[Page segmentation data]

******************************

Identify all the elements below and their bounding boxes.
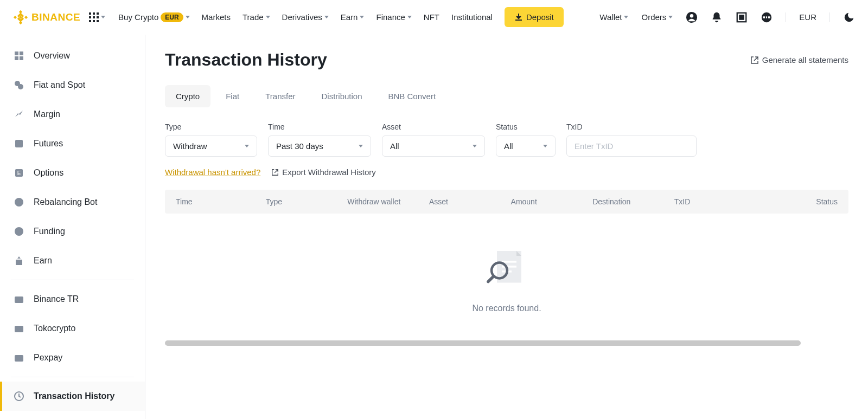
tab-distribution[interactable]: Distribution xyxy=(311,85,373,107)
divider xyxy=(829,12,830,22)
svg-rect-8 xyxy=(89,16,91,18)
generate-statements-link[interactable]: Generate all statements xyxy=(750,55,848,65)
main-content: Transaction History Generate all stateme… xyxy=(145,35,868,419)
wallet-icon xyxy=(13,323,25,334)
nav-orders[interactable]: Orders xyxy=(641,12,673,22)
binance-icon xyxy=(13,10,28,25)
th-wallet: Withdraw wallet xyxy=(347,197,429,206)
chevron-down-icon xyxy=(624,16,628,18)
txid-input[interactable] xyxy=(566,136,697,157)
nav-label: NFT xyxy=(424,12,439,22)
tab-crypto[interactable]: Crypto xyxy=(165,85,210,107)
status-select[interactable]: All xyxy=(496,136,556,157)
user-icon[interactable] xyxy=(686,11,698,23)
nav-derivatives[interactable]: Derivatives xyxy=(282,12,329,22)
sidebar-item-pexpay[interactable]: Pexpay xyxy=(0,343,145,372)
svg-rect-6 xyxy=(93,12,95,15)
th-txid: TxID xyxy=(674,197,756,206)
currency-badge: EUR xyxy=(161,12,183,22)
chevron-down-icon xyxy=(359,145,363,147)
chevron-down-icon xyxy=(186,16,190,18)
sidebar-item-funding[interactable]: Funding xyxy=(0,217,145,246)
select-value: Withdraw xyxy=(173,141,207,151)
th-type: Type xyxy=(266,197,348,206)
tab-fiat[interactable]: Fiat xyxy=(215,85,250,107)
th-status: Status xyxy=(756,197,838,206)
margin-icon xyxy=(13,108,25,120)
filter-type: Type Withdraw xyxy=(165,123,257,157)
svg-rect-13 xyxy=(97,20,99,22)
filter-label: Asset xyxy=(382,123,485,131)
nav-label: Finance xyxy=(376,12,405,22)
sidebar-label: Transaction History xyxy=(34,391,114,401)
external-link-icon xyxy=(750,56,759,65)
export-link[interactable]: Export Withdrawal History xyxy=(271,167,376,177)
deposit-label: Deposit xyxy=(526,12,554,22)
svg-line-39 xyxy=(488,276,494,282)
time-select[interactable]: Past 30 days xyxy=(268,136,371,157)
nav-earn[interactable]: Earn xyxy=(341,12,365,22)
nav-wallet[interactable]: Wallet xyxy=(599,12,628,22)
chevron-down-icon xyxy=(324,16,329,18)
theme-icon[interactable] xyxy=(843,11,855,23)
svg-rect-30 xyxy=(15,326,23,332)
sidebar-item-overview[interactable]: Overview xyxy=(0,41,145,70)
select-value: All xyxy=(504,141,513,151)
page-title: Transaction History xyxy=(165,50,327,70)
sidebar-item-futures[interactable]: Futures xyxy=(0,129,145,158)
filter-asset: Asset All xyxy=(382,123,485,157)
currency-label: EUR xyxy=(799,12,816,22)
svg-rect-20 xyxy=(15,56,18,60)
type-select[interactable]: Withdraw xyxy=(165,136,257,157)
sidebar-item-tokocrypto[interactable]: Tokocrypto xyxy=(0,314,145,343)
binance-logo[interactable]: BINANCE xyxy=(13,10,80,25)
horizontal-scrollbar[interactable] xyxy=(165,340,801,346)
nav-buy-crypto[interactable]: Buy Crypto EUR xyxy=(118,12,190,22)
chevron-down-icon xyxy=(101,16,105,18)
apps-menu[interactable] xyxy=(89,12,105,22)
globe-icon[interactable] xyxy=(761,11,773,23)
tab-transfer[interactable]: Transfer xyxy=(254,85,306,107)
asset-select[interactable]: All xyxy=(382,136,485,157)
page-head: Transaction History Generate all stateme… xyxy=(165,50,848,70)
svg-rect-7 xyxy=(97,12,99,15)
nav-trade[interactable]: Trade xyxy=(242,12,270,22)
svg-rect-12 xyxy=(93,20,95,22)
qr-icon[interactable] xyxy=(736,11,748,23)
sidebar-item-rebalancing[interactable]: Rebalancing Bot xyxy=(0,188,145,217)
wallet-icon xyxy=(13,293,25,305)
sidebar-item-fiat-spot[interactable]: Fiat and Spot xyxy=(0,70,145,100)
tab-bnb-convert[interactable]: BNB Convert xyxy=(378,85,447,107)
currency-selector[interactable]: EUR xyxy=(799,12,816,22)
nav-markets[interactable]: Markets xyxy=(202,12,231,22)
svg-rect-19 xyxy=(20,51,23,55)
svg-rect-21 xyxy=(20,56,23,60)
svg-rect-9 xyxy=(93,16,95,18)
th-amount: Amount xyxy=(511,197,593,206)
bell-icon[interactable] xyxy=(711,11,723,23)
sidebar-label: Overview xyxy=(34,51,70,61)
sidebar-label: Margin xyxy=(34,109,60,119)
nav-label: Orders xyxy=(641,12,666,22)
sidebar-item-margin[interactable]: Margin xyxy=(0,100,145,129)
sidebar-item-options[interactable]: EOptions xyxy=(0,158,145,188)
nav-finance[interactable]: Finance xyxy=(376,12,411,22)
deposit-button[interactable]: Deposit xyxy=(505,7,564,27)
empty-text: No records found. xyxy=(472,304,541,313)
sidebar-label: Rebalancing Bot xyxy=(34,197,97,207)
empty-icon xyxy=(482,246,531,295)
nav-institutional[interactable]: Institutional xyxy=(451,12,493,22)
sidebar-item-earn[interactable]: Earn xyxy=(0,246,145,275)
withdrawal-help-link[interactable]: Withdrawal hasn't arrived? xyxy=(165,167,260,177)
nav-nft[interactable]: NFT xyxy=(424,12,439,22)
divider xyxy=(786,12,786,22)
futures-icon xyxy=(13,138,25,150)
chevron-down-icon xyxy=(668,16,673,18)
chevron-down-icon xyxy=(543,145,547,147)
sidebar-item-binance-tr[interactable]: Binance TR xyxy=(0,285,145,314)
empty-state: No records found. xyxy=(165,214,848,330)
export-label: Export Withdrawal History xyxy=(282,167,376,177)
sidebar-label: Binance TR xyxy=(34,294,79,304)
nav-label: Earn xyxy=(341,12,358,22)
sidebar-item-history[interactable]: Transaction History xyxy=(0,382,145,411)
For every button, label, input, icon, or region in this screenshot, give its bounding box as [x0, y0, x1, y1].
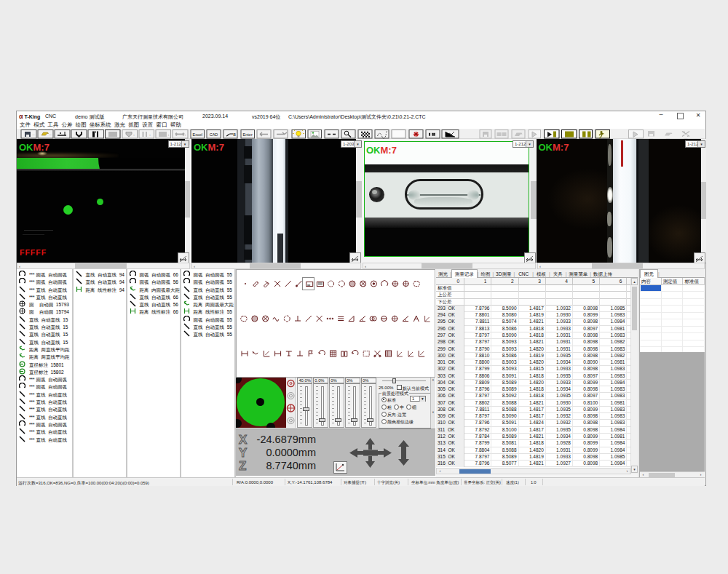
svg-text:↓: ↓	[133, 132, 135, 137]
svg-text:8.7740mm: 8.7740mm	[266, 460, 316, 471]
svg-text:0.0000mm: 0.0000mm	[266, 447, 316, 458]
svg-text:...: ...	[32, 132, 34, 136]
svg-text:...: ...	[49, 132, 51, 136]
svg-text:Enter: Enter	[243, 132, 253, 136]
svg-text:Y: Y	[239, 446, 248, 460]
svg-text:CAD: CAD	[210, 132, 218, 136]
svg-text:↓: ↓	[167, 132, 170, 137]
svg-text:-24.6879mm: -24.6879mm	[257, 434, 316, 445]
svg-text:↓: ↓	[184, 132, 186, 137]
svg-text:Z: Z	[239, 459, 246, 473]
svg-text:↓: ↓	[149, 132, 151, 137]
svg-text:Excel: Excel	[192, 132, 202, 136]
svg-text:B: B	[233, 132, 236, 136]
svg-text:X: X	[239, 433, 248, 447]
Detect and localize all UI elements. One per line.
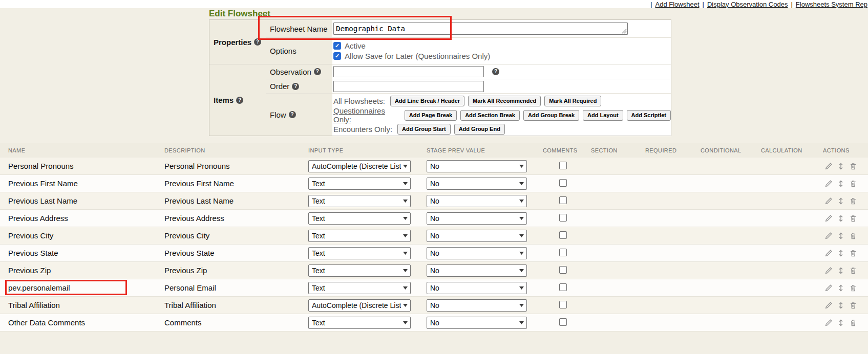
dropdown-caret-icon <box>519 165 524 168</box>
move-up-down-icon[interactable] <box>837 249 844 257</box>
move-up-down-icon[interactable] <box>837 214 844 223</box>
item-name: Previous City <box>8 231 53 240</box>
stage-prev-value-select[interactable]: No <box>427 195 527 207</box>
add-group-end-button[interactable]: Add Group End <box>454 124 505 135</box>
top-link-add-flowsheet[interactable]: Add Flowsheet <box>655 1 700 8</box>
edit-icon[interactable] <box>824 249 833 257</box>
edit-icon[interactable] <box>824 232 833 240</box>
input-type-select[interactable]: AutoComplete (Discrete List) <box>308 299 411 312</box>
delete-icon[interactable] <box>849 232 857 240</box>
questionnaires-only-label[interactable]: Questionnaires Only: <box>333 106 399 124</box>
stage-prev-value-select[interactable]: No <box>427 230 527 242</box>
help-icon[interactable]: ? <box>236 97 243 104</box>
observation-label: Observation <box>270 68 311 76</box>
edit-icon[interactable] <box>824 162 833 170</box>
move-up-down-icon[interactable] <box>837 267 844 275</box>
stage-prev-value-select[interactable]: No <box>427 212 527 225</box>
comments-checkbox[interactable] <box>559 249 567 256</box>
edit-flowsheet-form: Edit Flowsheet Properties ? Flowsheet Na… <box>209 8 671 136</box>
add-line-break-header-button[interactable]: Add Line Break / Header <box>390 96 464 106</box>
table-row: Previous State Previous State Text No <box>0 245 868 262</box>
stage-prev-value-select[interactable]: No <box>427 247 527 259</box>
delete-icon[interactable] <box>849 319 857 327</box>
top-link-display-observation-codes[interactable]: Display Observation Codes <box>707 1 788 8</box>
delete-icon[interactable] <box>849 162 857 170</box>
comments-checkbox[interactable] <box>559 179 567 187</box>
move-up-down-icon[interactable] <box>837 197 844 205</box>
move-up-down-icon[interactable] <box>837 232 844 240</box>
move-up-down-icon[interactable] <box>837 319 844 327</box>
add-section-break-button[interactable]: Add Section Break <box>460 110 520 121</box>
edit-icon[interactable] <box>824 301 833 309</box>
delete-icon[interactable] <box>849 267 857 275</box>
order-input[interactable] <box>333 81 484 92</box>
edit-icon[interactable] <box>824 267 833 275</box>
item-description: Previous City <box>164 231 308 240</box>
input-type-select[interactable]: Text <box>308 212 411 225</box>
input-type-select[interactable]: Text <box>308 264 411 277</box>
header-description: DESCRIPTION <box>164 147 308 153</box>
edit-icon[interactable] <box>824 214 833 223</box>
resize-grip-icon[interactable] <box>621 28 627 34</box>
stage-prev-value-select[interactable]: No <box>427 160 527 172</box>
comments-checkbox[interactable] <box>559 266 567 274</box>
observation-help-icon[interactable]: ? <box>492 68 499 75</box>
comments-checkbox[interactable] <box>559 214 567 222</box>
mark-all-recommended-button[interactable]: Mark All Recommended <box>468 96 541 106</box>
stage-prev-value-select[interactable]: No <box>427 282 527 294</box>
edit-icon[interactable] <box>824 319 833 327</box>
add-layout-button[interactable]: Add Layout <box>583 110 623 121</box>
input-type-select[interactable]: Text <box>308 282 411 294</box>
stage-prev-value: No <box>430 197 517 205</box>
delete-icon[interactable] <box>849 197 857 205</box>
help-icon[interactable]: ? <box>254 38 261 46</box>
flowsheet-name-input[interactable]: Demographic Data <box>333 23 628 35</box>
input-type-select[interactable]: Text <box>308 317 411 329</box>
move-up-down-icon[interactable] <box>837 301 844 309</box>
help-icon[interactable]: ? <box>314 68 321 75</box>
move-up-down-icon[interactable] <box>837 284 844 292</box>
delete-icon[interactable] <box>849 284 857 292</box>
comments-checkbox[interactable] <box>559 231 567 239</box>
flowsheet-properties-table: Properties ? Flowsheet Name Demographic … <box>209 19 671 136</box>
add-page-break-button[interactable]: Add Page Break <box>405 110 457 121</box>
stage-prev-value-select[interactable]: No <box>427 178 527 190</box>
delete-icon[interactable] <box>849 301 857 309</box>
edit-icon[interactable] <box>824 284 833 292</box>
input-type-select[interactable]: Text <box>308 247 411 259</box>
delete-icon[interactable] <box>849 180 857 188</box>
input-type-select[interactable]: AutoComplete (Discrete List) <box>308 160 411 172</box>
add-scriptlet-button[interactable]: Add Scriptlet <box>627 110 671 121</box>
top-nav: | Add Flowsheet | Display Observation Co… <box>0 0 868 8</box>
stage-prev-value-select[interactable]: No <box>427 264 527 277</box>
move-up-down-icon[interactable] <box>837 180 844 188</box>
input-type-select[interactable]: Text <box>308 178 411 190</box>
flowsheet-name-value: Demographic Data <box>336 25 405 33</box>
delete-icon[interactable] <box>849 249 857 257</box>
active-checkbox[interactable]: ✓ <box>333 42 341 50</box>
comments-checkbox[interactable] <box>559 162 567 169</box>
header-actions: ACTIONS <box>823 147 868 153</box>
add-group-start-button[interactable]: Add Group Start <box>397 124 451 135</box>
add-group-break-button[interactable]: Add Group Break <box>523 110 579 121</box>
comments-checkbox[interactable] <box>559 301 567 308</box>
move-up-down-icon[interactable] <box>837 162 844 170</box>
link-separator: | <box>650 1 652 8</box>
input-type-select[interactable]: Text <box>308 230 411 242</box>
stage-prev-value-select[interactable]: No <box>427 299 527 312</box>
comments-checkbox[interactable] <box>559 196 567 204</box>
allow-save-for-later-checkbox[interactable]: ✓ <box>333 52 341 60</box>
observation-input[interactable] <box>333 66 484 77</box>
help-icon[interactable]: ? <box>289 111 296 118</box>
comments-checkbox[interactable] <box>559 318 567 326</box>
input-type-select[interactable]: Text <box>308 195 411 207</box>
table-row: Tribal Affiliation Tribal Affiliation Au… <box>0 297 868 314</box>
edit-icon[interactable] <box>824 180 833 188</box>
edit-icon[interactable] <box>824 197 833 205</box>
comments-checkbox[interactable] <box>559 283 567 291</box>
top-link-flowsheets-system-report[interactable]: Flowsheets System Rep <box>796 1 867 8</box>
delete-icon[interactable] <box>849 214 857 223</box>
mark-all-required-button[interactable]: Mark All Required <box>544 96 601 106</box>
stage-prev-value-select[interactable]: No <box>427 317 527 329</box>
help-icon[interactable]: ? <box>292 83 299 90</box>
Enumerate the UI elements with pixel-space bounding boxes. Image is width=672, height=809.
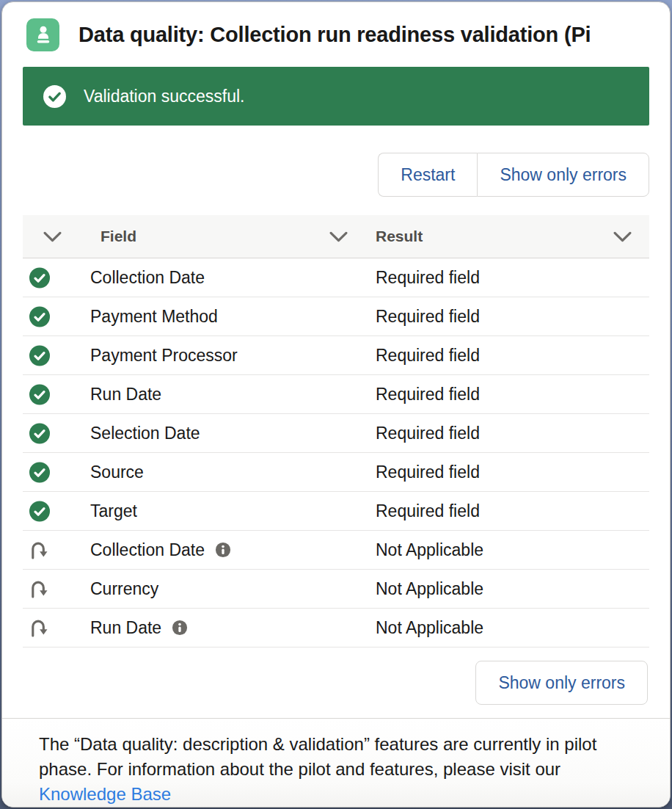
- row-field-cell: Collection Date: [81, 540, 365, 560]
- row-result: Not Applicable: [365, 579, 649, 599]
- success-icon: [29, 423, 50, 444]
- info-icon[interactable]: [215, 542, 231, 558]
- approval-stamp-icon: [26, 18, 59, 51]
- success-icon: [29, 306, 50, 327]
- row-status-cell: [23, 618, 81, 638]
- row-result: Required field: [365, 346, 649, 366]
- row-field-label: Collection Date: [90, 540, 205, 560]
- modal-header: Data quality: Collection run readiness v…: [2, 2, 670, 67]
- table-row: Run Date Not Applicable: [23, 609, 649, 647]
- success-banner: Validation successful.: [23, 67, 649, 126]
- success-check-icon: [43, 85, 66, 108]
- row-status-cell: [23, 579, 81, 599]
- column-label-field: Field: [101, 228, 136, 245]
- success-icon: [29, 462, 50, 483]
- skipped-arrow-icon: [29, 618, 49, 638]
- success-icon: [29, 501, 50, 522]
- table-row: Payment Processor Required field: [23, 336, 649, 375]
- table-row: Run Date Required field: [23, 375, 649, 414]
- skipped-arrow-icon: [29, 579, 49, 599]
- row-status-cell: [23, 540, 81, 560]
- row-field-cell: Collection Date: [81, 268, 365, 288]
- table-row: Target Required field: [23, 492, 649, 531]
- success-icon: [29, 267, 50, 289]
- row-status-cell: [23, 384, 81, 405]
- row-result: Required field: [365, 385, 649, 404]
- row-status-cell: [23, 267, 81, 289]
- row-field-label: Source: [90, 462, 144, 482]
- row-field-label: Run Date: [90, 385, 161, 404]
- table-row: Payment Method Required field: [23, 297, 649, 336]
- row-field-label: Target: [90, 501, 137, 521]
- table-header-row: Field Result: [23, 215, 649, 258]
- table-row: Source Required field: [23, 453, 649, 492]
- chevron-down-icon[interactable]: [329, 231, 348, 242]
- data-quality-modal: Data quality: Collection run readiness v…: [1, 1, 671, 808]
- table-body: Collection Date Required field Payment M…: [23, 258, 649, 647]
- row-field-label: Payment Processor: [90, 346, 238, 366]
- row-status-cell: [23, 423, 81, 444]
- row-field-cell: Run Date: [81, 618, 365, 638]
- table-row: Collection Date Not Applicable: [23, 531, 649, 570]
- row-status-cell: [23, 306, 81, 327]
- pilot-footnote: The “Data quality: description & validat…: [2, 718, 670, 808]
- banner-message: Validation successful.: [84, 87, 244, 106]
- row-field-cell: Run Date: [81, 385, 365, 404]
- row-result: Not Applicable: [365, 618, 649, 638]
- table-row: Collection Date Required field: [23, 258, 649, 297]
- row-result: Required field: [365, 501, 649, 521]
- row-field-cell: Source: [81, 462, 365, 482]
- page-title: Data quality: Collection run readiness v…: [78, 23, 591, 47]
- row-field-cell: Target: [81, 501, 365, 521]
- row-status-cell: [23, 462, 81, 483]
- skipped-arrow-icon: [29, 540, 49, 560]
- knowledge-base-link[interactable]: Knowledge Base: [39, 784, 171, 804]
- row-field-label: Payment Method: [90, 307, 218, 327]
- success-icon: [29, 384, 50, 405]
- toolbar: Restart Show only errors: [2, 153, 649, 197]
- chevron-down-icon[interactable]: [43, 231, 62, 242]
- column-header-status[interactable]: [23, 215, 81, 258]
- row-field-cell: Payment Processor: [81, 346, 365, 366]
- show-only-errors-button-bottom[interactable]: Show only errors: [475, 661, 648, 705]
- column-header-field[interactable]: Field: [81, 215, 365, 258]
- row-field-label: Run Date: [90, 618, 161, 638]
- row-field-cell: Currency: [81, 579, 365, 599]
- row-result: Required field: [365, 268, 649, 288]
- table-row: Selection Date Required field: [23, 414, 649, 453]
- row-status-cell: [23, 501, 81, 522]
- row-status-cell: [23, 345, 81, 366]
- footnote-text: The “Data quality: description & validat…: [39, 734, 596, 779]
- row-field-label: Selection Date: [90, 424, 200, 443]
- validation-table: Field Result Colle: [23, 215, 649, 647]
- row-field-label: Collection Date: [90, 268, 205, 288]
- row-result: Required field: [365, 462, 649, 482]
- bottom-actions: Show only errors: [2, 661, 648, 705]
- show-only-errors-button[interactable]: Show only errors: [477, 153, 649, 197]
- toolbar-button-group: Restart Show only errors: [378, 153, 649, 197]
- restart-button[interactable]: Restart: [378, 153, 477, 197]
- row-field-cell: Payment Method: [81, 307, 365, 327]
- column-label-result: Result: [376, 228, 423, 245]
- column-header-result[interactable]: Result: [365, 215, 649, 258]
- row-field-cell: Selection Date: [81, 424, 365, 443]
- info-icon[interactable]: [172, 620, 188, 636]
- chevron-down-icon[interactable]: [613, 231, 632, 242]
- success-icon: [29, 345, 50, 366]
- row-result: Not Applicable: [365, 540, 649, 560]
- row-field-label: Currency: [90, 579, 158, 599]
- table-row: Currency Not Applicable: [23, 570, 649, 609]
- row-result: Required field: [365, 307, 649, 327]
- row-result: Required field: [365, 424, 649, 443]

******************************

From the data, collect all lines where the string "Payment" appears.

• RESPONSE TO THE EXERCISE
- table-row: Payment Processor Required field: [23, 336, 649, 375]
- table-row: Payment Method Required field: [23, 297, 649, 336]
- table-body: Collection Date Required field Payment M…: [23, 258, 649, 647]
- row-field-label: Payment Processor: [90, 346, 238, 366]
- row-field-label: Payment Method: [90, 307, 218, 327]
- row-field-cell: Payment Processor: [81, 346, 365, 366]
- row-field-cell: Payment Method: [81, 307, 365, 327]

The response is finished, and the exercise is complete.